- A massive pileup of potatoes seen in Washington warehouses
- Farmers are forced to incur costs to wash, bag and ship potatoes - for giving away
- Dairy cows being slaughtered amidst a glut of milk, and rising demand for cheap beef
The coronavirus pandemic has turned the U.S. food supply chain on its head. Meat, produce, or dairy is sitting in farms, becoming a huge overhead for farmers, even as shortages mount on supermarket shelves. As a result, beleaguered farmers are having to give away produce, euthanize livestock, or in the case of milk, simply draining it away.
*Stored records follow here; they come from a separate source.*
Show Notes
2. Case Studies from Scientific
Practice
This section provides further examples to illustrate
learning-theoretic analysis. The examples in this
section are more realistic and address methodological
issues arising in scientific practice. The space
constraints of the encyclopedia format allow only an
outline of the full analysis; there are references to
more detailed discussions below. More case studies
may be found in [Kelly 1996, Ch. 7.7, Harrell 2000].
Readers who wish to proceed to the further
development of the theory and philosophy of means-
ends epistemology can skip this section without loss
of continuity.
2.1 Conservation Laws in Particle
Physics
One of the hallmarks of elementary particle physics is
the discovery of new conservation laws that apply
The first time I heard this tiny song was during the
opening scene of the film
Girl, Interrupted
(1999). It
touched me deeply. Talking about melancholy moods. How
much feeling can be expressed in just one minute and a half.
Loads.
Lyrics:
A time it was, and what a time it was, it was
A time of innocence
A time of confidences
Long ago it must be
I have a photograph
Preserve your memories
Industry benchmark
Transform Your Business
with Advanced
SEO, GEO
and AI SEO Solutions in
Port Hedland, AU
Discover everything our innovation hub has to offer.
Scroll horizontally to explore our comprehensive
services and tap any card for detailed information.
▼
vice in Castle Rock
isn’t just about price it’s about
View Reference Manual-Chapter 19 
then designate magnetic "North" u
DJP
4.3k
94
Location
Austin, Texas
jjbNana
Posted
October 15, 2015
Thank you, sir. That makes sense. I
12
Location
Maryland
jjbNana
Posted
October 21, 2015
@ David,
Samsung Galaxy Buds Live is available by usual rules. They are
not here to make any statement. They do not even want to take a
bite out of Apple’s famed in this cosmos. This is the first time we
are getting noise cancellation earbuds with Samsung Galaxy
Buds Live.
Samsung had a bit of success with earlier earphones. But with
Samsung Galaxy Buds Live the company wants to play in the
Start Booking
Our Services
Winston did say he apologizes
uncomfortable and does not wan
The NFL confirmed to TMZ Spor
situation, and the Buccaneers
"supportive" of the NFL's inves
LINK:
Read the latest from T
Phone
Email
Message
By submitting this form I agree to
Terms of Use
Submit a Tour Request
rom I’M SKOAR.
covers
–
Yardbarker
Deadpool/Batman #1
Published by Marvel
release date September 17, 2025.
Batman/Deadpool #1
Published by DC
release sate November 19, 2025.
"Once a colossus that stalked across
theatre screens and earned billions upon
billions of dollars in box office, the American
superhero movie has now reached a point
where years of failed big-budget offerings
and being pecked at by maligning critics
According to a Reuters report, farmers in the potato producing state of Washington have so much potato on their hands that they are just giving it away in lots of 100,000 pounds. The irony: a lot of it is landing up in food banks catering to millions of people unemployed due to the virus outbreak.
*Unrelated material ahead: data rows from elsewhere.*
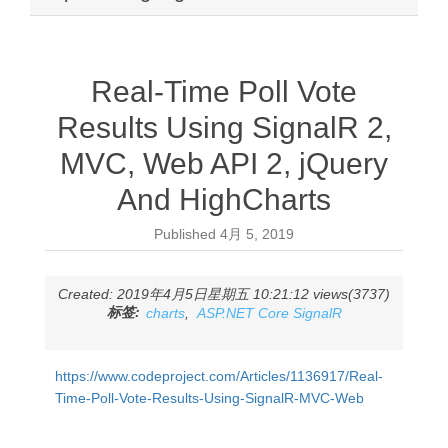
Real-Time Poll Vote
Results Using SignalR 2,
MVC, Web API 2, jQuery
And HighCharts
Published
4月 5, 2019
Created: 2019年4月5日星期五 10:21:12 views(3737)
标签:
charts
,
ASP.NET Core SignalR
https://www.codeproject.com/Articles/1136917/Real-
Time-Poll-Vote-Results-Using-SignalR-MVC-Web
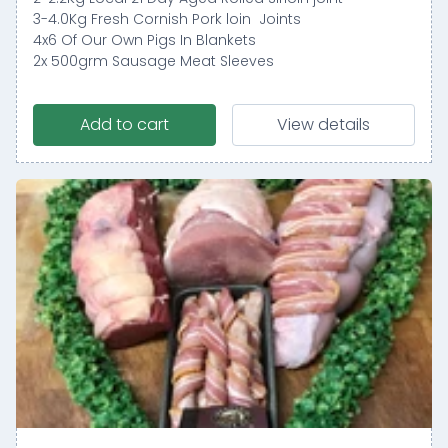
3-4.0Kg Fresh Cornish Pork loin Joints
4x6 Of Our Own Pigs In Blankets
2x 500grm Sausage Meat Sleeves
Add to cart
View details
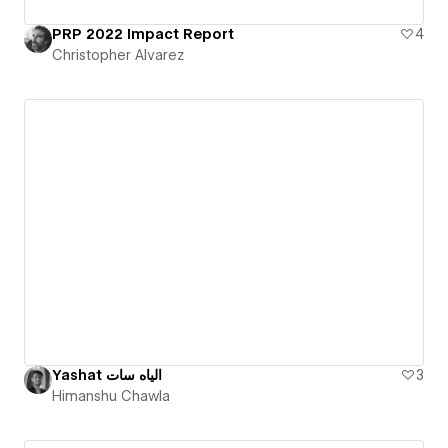
PRP 2022 Impact Report
4
Christopher Alvarez
Yashat الياه سات
3
Himanshu Chawla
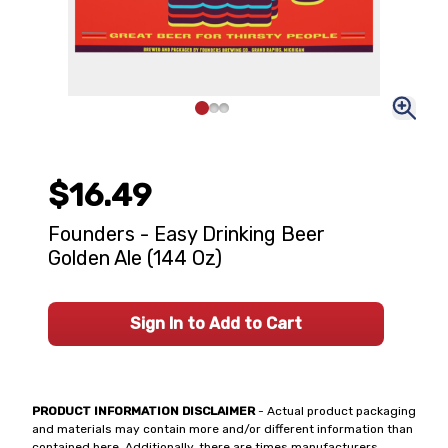
$16.49
Founders - Easy Drinking Beer
Golden Ale (144 Oz)
Sign In to Add to Cart
PRODUCT INFORMATION DISCLAIMER
- Actual product packaging
and materials may contain more and/or different information than
contained here. Additionally, there are times manufacturers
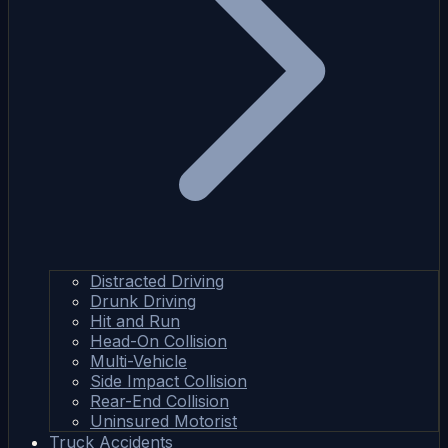
Distracted Driving
Drunk Driving
Hit and Run
Head-On Collision
Multi-Vehicle
Side Impact Collision
Rear-End Collision
Uninsured Motorist
Truck Accidents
The Washington State Potato Commission estimates that warehouses in the state are holding as much as a billion pounds of russet potatoes.
An estimated 90% of these potatoes would find their way to the foodservice industry. The latest jobs data shows that the leisure and hospitality industry, of which food service is a major sector, lost 7.7 million jobs, accounting for 47% of job losses in April. The foodservice industry has been laid low due to lockdowns and shelter-in-place restrictions from the battle against COVI-19.
“Everyone in Washington would have to eat about 500 pounds of potatoes from now until the 4th of July to clear out that pipeline,” Brandy Tucker, the commission’s director of marketing, told Reuters.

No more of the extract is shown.